COMPETITIVE LEAD AND ZINC SORPTION MECHANISM IN A SANDY LOAM NATURAL SOIL, MINERAL DE POZOS MINING DISTRICT, NORTH-CENTRAL MÉXICO

Heavy metals sorption and desorption by soils constitute important processes that affect their concentration, toxicity and bioavailability in natural environments. Heavy metal adsorption is usually described in terms of two basic mechanisms, specific adsorption (surface complexation) and nonspecific adsorption (ion exchange). The Pb and Zn sorption/ desorption mechanisms onto a natural sandy loam soil were studied by batch experiments, at different pHxs (3.0, 4.5 and 6.0), at different ionic strength (I = 0; 0.02 and 0.1M) and at different background electrolytes solutions (NaCl, NaAcO and NaNO3) and in single and two component system.

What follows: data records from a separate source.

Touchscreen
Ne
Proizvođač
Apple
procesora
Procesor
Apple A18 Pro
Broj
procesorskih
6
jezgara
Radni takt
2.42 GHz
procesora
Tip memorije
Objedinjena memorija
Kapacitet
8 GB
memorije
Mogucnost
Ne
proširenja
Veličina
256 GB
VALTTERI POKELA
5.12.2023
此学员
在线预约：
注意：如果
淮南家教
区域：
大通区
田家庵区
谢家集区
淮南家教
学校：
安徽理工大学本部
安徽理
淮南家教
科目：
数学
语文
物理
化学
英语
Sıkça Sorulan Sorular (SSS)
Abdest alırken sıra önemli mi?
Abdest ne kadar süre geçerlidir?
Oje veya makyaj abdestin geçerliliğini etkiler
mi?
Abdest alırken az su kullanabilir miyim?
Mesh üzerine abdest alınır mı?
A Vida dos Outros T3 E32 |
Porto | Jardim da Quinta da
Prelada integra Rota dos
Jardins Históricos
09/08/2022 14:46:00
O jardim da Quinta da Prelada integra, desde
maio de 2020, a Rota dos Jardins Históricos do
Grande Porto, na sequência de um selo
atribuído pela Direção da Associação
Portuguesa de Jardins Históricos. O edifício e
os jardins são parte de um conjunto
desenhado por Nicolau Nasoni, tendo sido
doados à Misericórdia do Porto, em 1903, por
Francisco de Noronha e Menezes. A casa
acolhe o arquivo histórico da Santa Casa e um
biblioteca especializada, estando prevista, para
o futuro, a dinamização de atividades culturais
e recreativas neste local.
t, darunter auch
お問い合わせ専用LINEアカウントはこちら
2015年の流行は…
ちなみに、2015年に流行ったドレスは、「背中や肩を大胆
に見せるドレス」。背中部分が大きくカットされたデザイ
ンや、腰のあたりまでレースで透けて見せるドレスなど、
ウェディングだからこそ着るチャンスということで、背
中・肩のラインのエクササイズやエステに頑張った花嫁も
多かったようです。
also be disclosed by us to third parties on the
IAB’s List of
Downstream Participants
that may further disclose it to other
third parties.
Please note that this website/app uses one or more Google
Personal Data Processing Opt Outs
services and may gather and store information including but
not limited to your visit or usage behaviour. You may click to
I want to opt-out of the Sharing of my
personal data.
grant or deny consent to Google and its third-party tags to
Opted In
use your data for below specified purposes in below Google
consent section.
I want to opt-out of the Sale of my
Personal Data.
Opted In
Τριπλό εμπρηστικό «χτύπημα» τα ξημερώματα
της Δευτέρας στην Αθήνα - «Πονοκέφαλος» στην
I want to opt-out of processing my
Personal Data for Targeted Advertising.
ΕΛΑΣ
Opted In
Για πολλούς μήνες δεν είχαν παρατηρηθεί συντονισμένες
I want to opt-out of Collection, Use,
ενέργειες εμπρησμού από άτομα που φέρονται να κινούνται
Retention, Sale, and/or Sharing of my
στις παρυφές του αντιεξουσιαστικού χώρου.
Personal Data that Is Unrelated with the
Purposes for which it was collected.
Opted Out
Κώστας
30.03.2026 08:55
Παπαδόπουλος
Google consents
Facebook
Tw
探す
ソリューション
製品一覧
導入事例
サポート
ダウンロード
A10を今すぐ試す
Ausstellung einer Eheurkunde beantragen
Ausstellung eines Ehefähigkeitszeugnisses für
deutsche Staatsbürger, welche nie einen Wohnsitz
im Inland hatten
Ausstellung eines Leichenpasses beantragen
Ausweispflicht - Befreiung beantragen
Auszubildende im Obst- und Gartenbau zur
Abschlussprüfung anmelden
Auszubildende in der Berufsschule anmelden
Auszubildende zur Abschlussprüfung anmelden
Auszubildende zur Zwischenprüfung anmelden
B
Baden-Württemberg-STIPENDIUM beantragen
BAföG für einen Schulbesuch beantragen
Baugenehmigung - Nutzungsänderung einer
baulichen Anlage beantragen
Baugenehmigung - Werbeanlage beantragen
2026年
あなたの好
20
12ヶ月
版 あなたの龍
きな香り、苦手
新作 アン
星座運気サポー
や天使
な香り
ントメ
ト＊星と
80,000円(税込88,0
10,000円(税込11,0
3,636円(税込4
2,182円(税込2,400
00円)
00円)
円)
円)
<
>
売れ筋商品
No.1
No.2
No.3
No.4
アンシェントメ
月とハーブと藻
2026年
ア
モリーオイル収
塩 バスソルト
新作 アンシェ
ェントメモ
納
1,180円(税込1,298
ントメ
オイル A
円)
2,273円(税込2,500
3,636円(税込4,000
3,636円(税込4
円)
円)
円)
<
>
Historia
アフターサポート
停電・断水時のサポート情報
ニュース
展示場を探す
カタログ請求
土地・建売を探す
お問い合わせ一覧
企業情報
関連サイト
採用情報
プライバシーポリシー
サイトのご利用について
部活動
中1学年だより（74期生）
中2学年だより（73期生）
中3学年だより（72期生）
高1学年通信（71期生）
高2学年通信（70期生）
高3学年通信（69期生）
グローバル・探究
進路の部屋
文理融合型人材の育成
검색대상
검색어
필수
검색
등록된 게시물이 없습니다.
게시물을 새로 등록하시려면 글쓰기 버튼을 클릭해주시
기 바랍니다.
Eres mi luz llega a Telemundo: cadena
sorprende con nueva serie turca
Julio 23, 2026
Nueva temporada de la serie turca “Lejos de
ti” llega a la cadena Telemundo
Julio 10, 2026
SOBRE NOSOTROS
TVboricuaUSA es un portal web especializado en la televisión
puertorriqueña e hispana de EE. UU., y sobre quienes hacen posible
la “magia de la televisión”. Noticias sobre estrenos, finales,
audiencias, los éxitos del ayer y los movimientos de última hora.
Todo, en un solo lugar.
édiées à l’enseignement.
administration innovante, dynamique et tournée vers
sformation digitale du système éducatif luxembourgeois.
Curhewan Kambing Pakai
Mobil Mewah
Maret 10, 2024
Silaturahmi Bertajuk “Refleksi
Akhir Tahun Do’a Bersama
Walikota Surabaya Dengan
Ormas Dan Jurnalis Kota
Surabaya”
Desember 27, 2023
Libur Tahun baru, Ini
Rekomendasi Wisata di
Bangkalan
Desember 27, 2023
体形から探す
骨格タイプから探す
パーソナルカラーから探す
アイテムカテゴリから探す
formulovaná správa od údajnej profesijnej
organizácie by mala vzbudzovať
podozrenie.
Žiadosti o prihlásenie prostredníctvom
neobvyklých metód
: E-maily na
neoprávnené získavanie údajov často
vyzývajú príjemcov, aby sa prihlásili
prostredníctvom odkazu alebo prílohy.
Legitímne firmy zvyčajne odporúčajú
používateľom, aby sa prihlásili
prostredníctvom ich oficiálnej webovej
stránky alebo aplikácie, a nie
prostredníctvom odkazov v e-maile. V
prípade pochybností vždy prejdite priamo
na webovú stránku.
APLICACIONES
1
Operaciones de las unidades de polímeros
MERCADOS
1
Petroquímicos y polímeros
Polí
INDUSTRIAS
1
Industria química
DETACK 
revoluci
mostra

The experimental results indicated that Pb was more strongly adsorbed onto the soil than Zn. Pb adsorption was probably due to the formation of a mix of inner-sphere complexes onto soil oxides and other soil components and outer-sphere complexes onto soil clay minerals, whereas Zn adsorption was mainly due to non-specific cation-exchange reactions. Freundlich and Langmuir isotherms were good models to reproduce Pb and Zn adsorption in soils. The latter isotherm indicated that the soil under study presented a limited capacity for Pb and Zn sorption. The desorption results with 0.1 M Mg(NO3)2 and 0.1 M NaAcO solutions corroborated the mechanisms proposed. Desorption hysteresis was more evident for Pb than for Zn, being the principal causes of the observed irreversibility the stability of the surface complexes formed and the mechanism through which adsorption occurs. In spite of this limited sorption capacity, the sandy loam soil seems to act as a natural control of Pb contamination. Pb was adsorbed more strongly than Zn and therefore poses less of a threat to ground water systems due to its lower mobility and availability.